Clinical & Experimental Cardiology
Open Access

ISSN: 2155-9880

+44 1300 500008

Editorial - (2013) Volume 0, Issue 0

Transcatheter Aortic Valve Replacement

Wilbert S Aronow*
Cardiology Division, Department of Medicine, Westchester Medical Center/New York Medical College, Valhalla, New York, USA
*Corresponding Author: Wilbert S Aronow, MD, FACC, FAHA, Cardiology Division, New York Medical College, Macy Pavilion, Room 138, Valhalla, NY 10595, USA, Tel: (914) 493-5311, Fax: (914) 235-6274 Email:

Transcatheter aortic valve replacement (TAVR) may be performed in non-surgical patients with symptomatic severe calcific aortic stenosis (AS). The United Kingdom Transcatheter Aortic Valve Implantation (TAVI) Registry followed prospectively 870 high-risk patients with a mean age of 82 years, with severe symptomatic AS undergoing 877 TAVI procedures [1]. Survival was 92.9% at 30 days, 78.6% at 1 year, and 73.7% at 2 years [1].
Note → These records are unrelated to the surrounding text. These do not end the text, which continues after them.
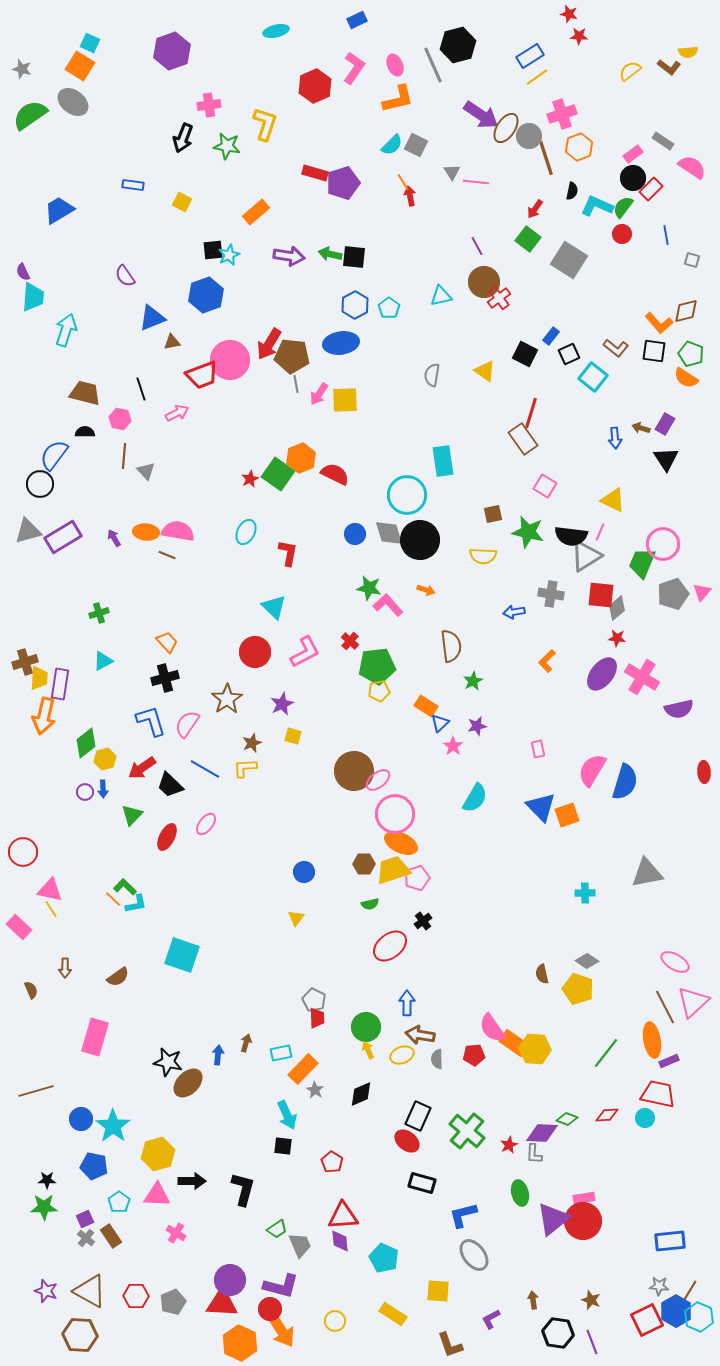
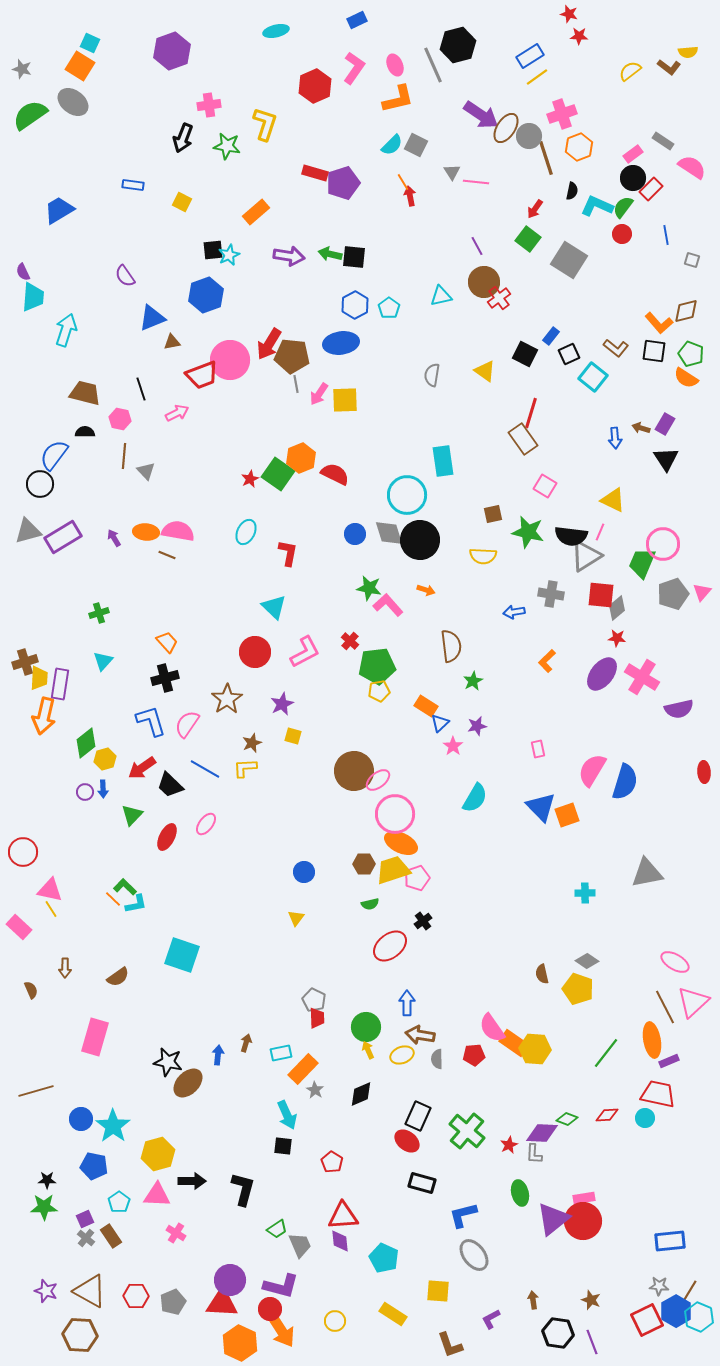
cyan triangle at (103, 661): rotated 20 degrees counterclockwise
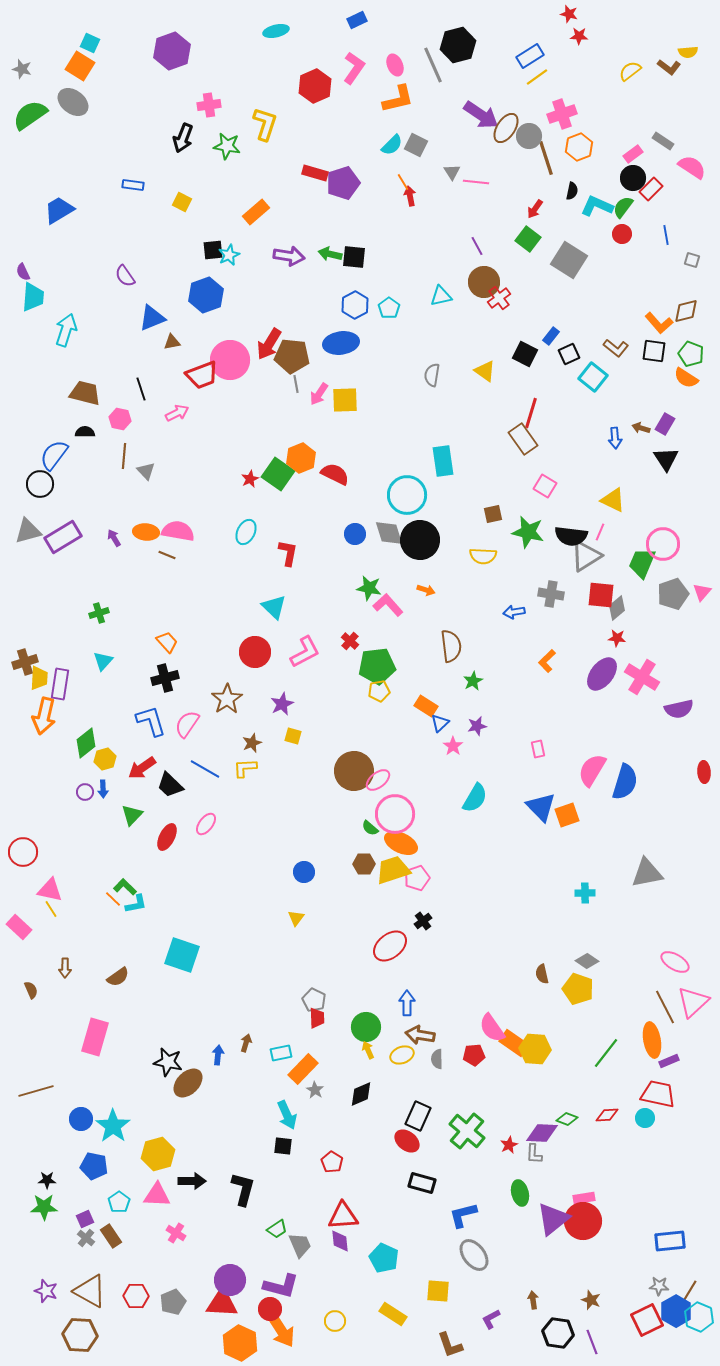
green semicircle at (370, 904): moved 76 px up; rotated 54 degrees clockwise
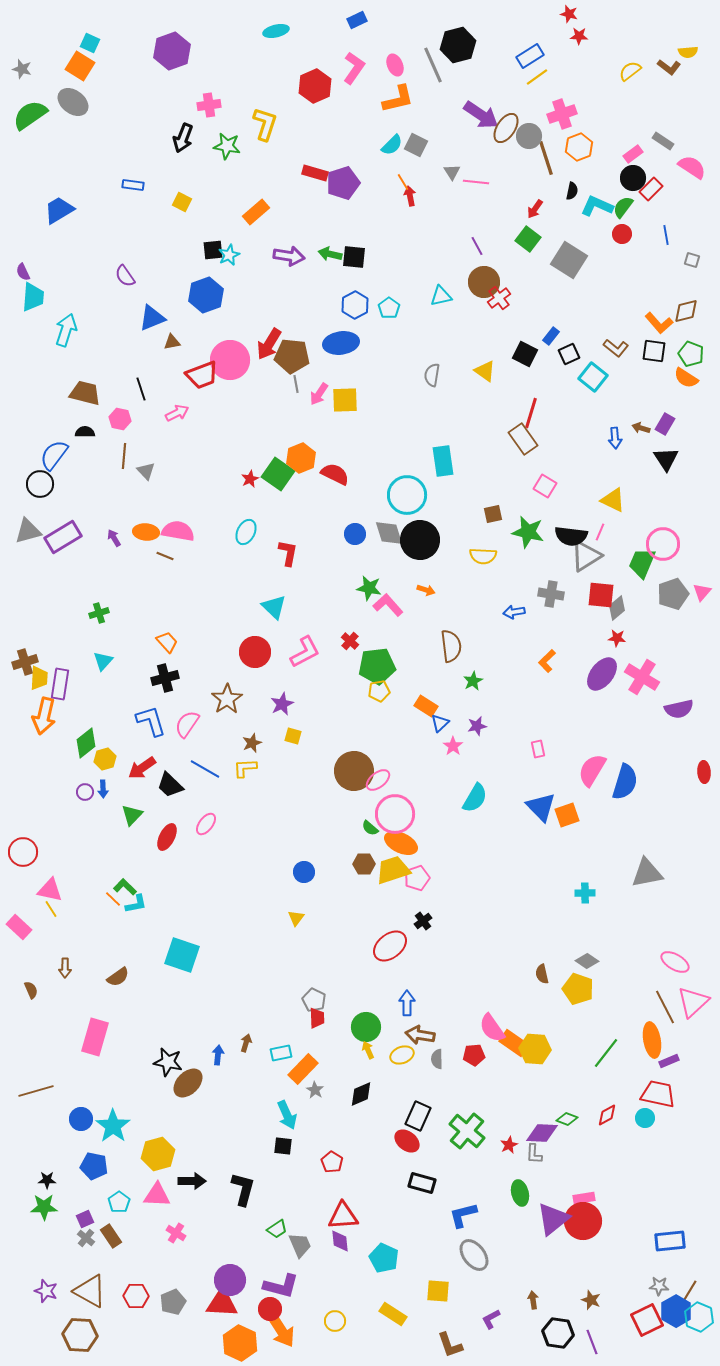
brown line at (167, 555): moved 2 px left, 1 px down
red diamond at (607, 1115): rotated 25 degrees counterclockwise
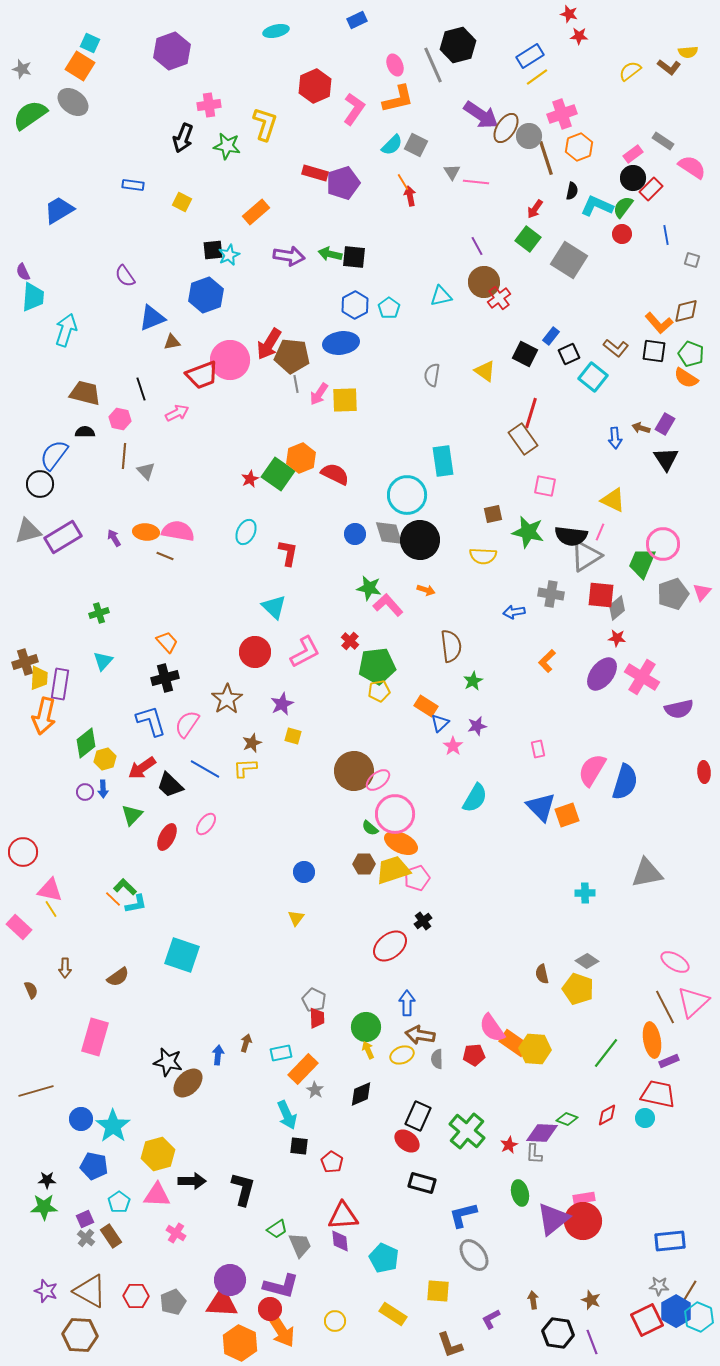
pink L-shape at (354, 68): moved 41 px down
pink square at (545, 486): rotated 20 degrees counterclockwise
black square at (283, 1146): moved 16 px right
Of 442 persons with severe AS at increased surgical risk, mean age 82 years, 78 were treated with medical management, 107 with aortic valve replacement (AVR), and 257 with TAVI [2]. At 30-month follow-up, adjusted mortality was 49% significantly lower for AVR compared with medical treatment and 62% significantly lower for the TAVI group versus the medical treatment group. At 12 months, 92.3% of AVR patients, 93.2% of TAVI patients, and 70.8% of the medically treated group were New York Heart Association (NYHA) functional class I or II [2].

In the Placement of Aortic Transcatheter Valves (PARTNER) trial, 699 high-risk patients with severe AS with a mean age of 84 years were randomized to AVR or TAVI [3]. Mortality was 3.4% for the TAVI group versus 6.5% for the AVR group at 30 days (p not significant) and 24.2% for TAVI patients versus 26.8% for AVR patients at 1 year (p not significant). Major stroke was 3.8% for TAVI patients versus 2.1% for AVR patients at 30 days (p not significant) and 5.1% for TAVI patients versus 2.4% for AVR patients at 1 year (p not significant). Major vascular complications at 30 days were 11.0% for TAVI patients versus 3.2% for AVR patients (p<0.001). New-onset atrial fibrillation was 16.0% after AVR and 8.6% after TAVI (p=0.001). Major bleeding was 19.5% after AVR and 9.3% after TAVI (p<0.001). At 1-year, there were similar improvements in cardiac symptoms for both groups [3]. In the PARTNER trial, among inoperable patients with severe AS, compared with medical treatment, TAVI caused significant improvements in health-related quality of life maintained for at least 1 year [4].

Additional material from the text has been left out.